Archive for the ‘Privacy protection’ Category

Embracing Advanced Visualization - apps4NSW Comp entries

Friday, March 26th, 2010 by Jo Deeker

Space-Time Research have developed two entries for the apps4NSW competition (for New South Wales, Australia) using SuperVIEW.  The apps4NSW competition, like the Mashup Australia and Apps For Democracy competitions, invited the public to submit ideas and applications that would benefit the citizens of New South Wales.

I’m excited about our two applications because they are genuinely useful online interactive publications of complex data that everyone will benefit from.  Our Why Australians Travel application presents a dataset from Tourism Research Australia that has not been made available to the public in an interactive way before.  It also includes advanced visualization in the form of a Motion Chart (Gapminder-style) which we’re very excited by! The motion chart can tell a story with data over time that you simply don’t see in static tables or reports.

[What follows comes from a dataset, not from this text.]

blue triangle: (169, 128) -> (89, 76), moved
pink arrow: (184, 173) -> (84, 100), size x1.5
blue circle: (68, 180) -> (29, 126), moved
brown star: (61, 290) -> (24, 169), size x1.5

The How Safe Is Your Suburb 2.0 application provides NSW Crime data in an interactive way, allowing users to analyse relative crime rates ot absolute crime rates by suburb.  This application is supported by one of our newest features - metadata -where explanations about the data are provided to the user to help them understand the meaning of the data.

Go check our applications out and vote for us if you like them!  And if you have any feedback on our entries please don’t hesitate to make a comment on our blog here.

Gov 2.0 Radio Interview: The Future of Privacy

Thursday, March 18th, 2010 by Jo Deeker

Don McIntosh was recently a guest on Gov 2.0 Radio discussing the future of Privacy and how it relates to data.

Said Don:
“Many people, especially Gen Y, have the view that privacy is not an issue for them and to quote Eric Schmidt, ‘If you have something that you don’t want anyone to know, maybe you shouldn’t be doing it in the first place.’ I much prefer the view of Bruce Schneier, who is pretty much the world’s leading expert in information security, who points out in an excellent essay very clearly that people espousing that view ‘… accept the premise that privacy is about hiding a wrong. It’s not. Privacy is an inherent human right, and a requirement for maintaining the human condition with dignity and respect.’”

Click here to listen to the podcast.

Introducing SuperVIEW Collaboration

Wednesday, February 3rd, 2010 by Jo Deeker

SuperVIEW is our solution for Interactive Publication, Exploration & Visualization of Public Data. Our latest version has a new collaboration feature that we want to share with you.

Using our new SuperVIEW Collaboration features, you can make comments or invite others to make comments on your visualizations using Google Friend Connect.  You can also share your customized visualisation with others using our new Share feature. The Share feature allows you to embed a link to your view in a website, blog, Facebook, Twitter or your other favorite social networking application.

Recently Craig Thomler, a well-known active participant and leader in the Australian Gov2.0 movement, wrote a blog post on the new data.gov.uk site which he considers is the world leader in open data websites.  He then goes on to make a wishlist of what we could do in Australia to the data.australia.gov.au site to make it the best in the world.  Some of what he is asking is for is delivered by SuperVIEW right now including the ability for people to embed visualizations into their own sites, and to allow every set of data to support a discussion to allow people to ask questions to clarify what the dataset contains and discuss how it could be presented in a more usable way.

View this video to see SuperVIEW Collaboration in action.

If you have any questions about SuperVIEW please contact  jo.deeker@spacetimeresearch.com

Do government agencies know enough about the limits of anonymization?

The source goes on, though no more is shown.